Doch schon 2005 wollte Thierry Henriot nicht mehr nur für andere arbeiten, sondern selbst der Kapitän sein, nicht nur auf seinem Segelboot, sondern in (s)einem eigenen Unternehmen. So gründete er in seinem Heimatort Troyes die Marke Neptunia (www.neptunia.fr), anfangs neben der Beschäftigung mit den Messern auch eine Agentur für Kommunikation, aber seit 2008 eine reine Messer-Manufaktur. Seither entwirft er Schneidwerkzeug in besonders hoher Qualität und in exquisitem Design – und alle mit Bezug auf das Maritime – eben eine ‚Coutellerie de Marine‘. Alle Messer werden von den führenden Messerschmieden und etlichen qualitativ hochwertigen Zulieferern weitgehend in Handarbeit hergestellt.
Inwischen gibt es natürlich auch das nach seinem ersten Bootsbauprojekt benannte ‚Bantry‘, ein Tafelmesser nach einem Entwurf von Thierry Kayo, wie alle Messer aus dem Hause Neptunia in verschiedenen Ausführungen, das Bantry beginnend bei etwa 600 Euro. Es vereint, wie in der originalen Beschreibung zu lesen ist, die ‚Macht eines Dolches mit der Eleganz einer Schaluppe [das größte Beiboot eines Schiffes]‘.
So wundert es nicht, dass Neptunia sich zusehens auch an die mediterrane Küste begibt und dort inzwischen bei allen großen Segelevents vertreten ist, wie zum Beispiel bei den Voiles de Saint-Tropez im vergangenen Jahr. Mehr dazu lesen Sie hier.
Das erste Messer, das Henriot nach der Firmengründung baute, nannte er „Dorry“, entworfen hat es wiederum Thierry Kayo. Jedes Messer ist, wie die übrigen Neptunias auch, einzeln nummeriert.
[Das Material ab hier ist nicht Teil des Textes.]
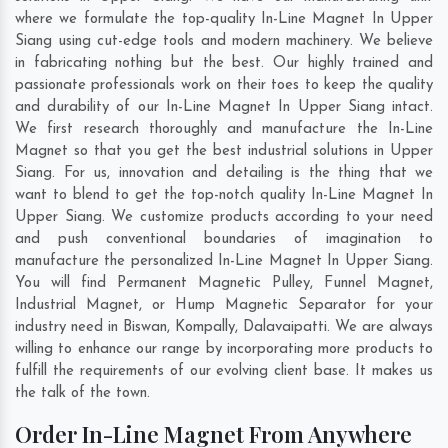
where we formulate the top-quality In-Line Magnet In Upper
Siang using cut-edge tools and modern machinery. We believe
in fabricating nothing but the best. Our highly trained and
passionate professionals work on their toes to keep the quality
and durability of our In-Line Magnet In Upper Siang intact.
We first research thoroughly and manufacture the In-Line
Magnet so that you get the best industrial solutions in Upper
Siang. For us, innovation and detailing is the thing that we
want to blend to get the top-notch quality In-Line Magnet In
Upper Siang. We customize products according to your need
and push conventional boundaries of imagination to
manufacture the personalized In-Line Magnet In Upper Siang.
You will find Permanent Magnetic Pulley, Funnel Magnet,
Industrial Magnet, or Hump Magnetic Separator for your
industry need in
Biswan
,
Kompally
,
Dalavaipatti
. We are always
willing to enhance our range by incorporating more products to
fulfill the requirements of our evolving client base. It makes us
the talk of the town.
Order In-Line Magnet From Anywhere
Es ist eine Hommage an kleine hölzerne Hilfsboote, mit denen die Fischer auf den Grand Banks von Neufundland auf Fang gingen. Die Boote hatten einen flachen und sehr breiten Boden, vorne und achtern etwas ansteigende Linien, und in der Mitte waren sie ein wenig bauchig. Der Achtersteven war breit gestaltet, und insgesamt waren die kleinen Boote leicht und schnell zu bauen, gut stapelbar und preiswert. Man konnte sie rudern oder segeln. Hier ein Bild eines Dories, wie es auch genannt wurde (GNU Free Documentation License):
Es handelt sich um ein Taschenmesser und hat eine sehr ausgefallene und gleichermaßen gefällige Form! Es ist das meistverkaufte Neptunia-Messer und dasjenige, dass den maritimen Bezug von Neptunia am besten herüberbringt, so wird jedenfalls gesagt. Die Klinge ist vorne ganz bewusst nicht spitz, sodass die Verletzungsgefahr beim Hantieren auf wackeligen Booten oder in der Hektik von Notfällen nicht ganz so groß ist. Es ist ohnehin eher ein Arbeitsmesser und weniger für den Notfall geeignet, weil es nicht ganz so schnell einsatzfähig ist wie ein Messer mit feststehender Klinge, wie zum Beispiel das Pen Skoulm oder eben das Bantry.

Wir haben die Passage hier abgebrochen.